The second equation for $F_1$ and $F_2$ comes from the specification of portfolio duration, $P_0 = 13.5$

The Macaulay duration of a bond is a weighted average term of the cash flows. The weight of the term of each cash flow is the present value of the cash flow divided by the price of the bond.

For Bonds $1$ and $2$, the sums of each cash flow term times the discounted cash flow per $100$ face amount are $P_1D_1$ and $P_2D_2$, respectively. The corresponding sums for actual cash flows, given face amounts $F_1$ and $F_2$, are $F_1P_1D_1/100$ and $F_2P_2D_2/100$, respectively.
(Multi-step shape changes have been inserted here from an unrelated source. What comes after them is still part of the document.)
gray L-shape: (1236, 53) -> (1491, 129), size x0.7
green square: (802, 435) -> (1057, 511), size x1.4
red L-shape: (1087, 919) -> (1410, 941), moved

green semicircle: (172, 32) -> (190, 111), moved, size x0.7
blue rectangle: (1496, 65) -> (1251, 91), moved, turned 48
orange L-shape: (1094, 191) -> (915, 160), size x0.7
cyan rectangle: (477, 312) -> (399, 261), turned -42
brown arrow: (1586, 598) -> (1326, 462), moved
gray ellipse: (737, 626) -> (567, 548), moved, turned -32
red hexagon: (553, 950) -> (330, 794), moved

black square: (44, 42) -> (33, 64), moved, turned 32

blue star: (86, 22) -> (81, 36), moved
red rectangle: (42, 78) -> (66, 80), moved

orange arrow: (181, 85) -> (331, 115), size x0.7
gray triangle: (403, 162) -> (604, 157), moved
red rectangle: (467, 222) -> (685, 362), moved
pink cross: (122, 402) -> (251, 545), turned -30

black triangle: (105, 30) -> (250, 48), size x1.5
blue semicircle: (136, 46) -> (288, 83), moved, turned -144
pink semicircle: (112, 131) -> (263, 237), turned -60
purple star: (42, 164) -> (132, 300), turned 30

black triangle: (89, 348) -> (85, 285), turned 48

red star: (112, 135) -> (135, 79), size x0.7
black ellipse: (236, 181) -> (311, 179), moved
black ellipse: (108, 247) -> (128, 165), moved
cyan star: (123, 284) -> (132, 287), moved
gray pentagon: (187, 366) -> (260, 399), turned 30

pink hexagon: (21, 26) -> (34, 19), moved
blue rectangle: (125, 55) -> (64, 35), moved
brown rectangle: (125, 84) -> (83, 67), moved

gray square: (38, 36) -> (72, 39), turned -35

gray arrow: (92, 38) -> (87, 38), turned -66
For the portfolio, the combined cash flow stream is the sum of the streams for each bond, and the portfolio Macaulay duration is

$$D_0 = \frac{F_1P_1D_1/100 + F_2P_2D_2/100}{F_1P_1/100 + F_2P_2/100}.$$

Whence,

$$\frac{F_1P_1D_1 + F_2P_2D_2}{F_1P_1 + F_2P_2}= D_0.$$

Rearranging this equation, we get

$$F_1P_1D_1 + F_2P_2D_2 = F_1P_1D_0 + F_2P_2D_0,$$

and,

$$F_2 = \frac{P_1(D_0-D_1) }{P_2(D_2-D_0)}F_1. \tag{2}$$

Solving (1) and (2) simultaneously we get

$$F_1 = 67.01, F_2 = 32.99.$$

• That was very helpful! Thank you! Dec 18 '14 at 8:43
• You're welcome. In short, $(V_1D_1 +V_2D_2)/(V_1 + V_2) = D_0$. The duration of a bond portfolio is always the weighted average of the durations -- where the each weight is the fraction of wealth invested in the corresponding bond.